Escrevo-te, não porque goste de o fazer, como sempre te digo não passas de uma chata convencida.
Estás a ver, acabaste de o demonstrar com esse sorriso dissimulado, que te adivinho ao canto da boca.
Mas adiante, escrevo-te porque só tu me pareces entender, só tu sabes decifrar cada ponto final, em cada frase escrita, em cada verso perdido.
São tantas as vezes em que me pergunto, quem sou afinal, que força é esta que me faz pegar num pedaço de papel e ensopá-lo de sílabas e rabiscos que tão poucos entendem, qual a necessidade que me move em cada poema, em cada frase esculpida metricamente, em cada transfiguração.
Quero confessar-te um pequeno segredo, também tenho segredos, qual o poeta que não os tem. Podes pensar que é dissimulação, mas, por vezes tenho medo do que escrevo, tenho medo da força invisível das minhas palavras, dos sentimentos expostos, das raivas acumuladas e que se soltam como bala perdida em busca de um alvo.

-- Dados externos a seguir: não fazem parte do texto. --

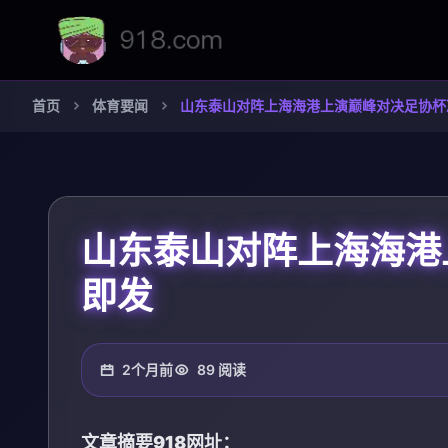
首页
体育要闻
山东泰山对阵上海海港上演巅峰对决足协杯
山东泰山对阵上海海港
即发
2个月前
89 阅读
文章摘要
918网址
：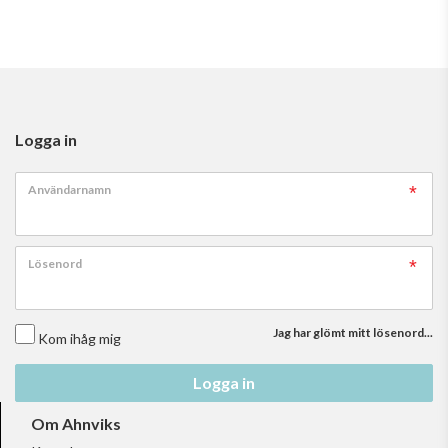
Logga in
Användarnamn
Lösenord
Jag har glömt mitt lösenord...
Kom ihåg mig
Logga in
Om Ahnviks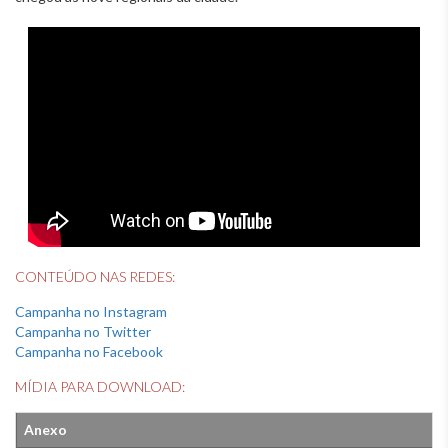
CONTEÚDO NAS REDES:
Campanha no Instagram
Campanha no Twitter
Campanha no Facebook
MÍDIA PARA DOWNLOAD:
Anexo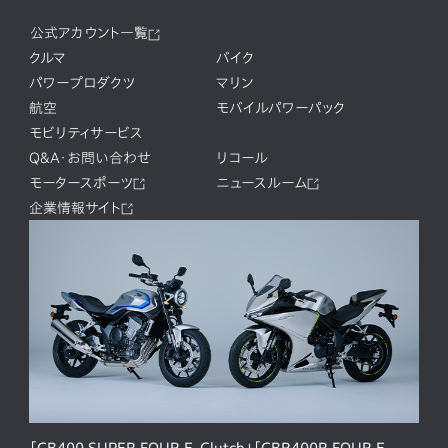
公式アカウント一覧
クルマ
バイク
パワープロダクツ
マリン
航空
モバイルパワーパック
モビリティサービス
Q&A・お問い合わせ
リコール
モータースポーツ
ニュースルーム
企業情報サイト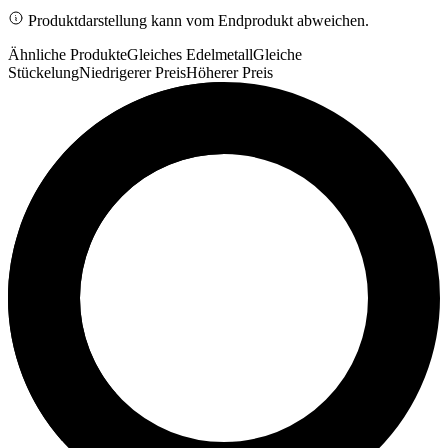
Produktdarstellung kann vom Endprodukt abweichen.
Ähnliche Produkte
Gleiches Edelmetall
Gleiche
Stückelung
Niedrigerer Preis
Höherer Preis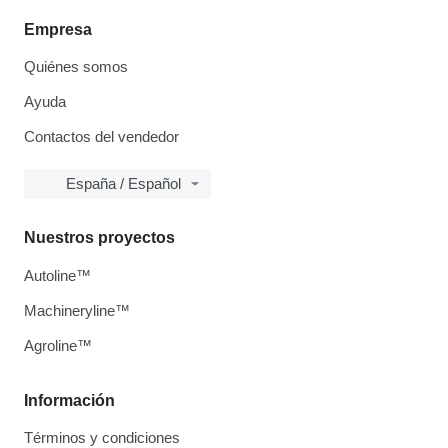
Empresa
Quiénes somos
Ayuda
Contactos del vendedor
España / Español
Nuestros proyectos
Autoline™
Machineryline™
Agroline™
Información
Términos y condiciones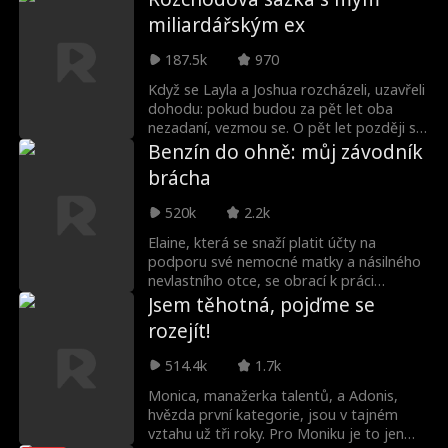
Marinu šikanuje, čímž u ní vyvolá potrat.
miliardářským ex
Sourozenci Brooksovi nyní prahnou po
pomstě.
187.5k
970
Když se Layla a Joshua rozcházeli, uzavřeli
dohodu: pokud budou za pět let oba
nezadaní, vezmou se. O pět let později se
z Joshuy stane nejžádanější a nejbohatší
Benzín do ohně: můj závodník
šéfkuchař na světě a nastoupí do
brácha
restaurace, kde Layla pracuje. Joshua
chce dohodu naplnit, ale Layla kvůli svému
520k
2.2k
podlomenému zdraví zalže a řekne, že už
je zasnoubená. Vzájemná přitažlivost se
Elaine, která se snaží platit účty na
ale nedá popřít a jiskra znovu přeskočí.
podporu své nemocné matky a násilného
Odhalí nakonec Joshua její lež? Dokážou
nevlastního otce, se obrací k práci
překonat ztracený čas a být zase spolu?
tanečnice na ilegálních pouličních
Jsem těhotná, pojďme se
Zvítězí nakonec láska?
závodech. Osud tomu chtěl, že
rozejít!
nevědomky narazí na nejstrašnějšího a
nejzáviděnějšího světového šampiona v
514.4k
1.7k
pouličních závodech... svého nevlastního
bratra. A dá mu své panenství.
Monica, manažerka talentů, a Adonis,
hvězda první kategorie, jsou v tajném
vztahu už tři roky. Pro Moniku je to jen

Depois minha velha amiga, preciso de me desnudar e escrevendo é a forma mais racional em que o sei fazer, não desnudar-me no sentido relativo da palavra, mas desnudar os recantos escondidos da alma, aqueles que em meu perfeito juízo escondo a todo o custo.
O contra senso é que nos momentos em que deveria dizer de minha justiça me calo, essa outra coisa que não entendo, o bloqueio que me aflige nas horas mais impróprias, nos momentos em que deveria soltar tudo o que me moí, acerca-se de mim o silêncio, gélido de quem não está ali, de quem deu o salto para o infinito e lá se resguarda do mundo.
Depois olham-me como louca, esquecem-se que os loucos também sentem medo, também sentem frio. E como é frio o olhar acusador de quem não nos entende, mas mais frio ainda é quando fazem questão de não nos entender.
Hoje também me apetece dizer-te outro pequeno segredo, apetece-me falar-te da minha caminhada em busca de recordações para as quais não encontro ponto de referencia, é como se num tempo ido tivesse vivido uma outra vida, umas vezes essas recordações assolam-me quando penso que durmo o sono dos justos, outras vezes saltam como bonecos inanimados no bastidor do artistas, por vezes esses bonecos ganham vida em situações do dia a dia, numa leitura, numa foto de um qualquer lugar onde nunca coloquei o pé, mas que o meu olhar reconhece num primeiro reflexo.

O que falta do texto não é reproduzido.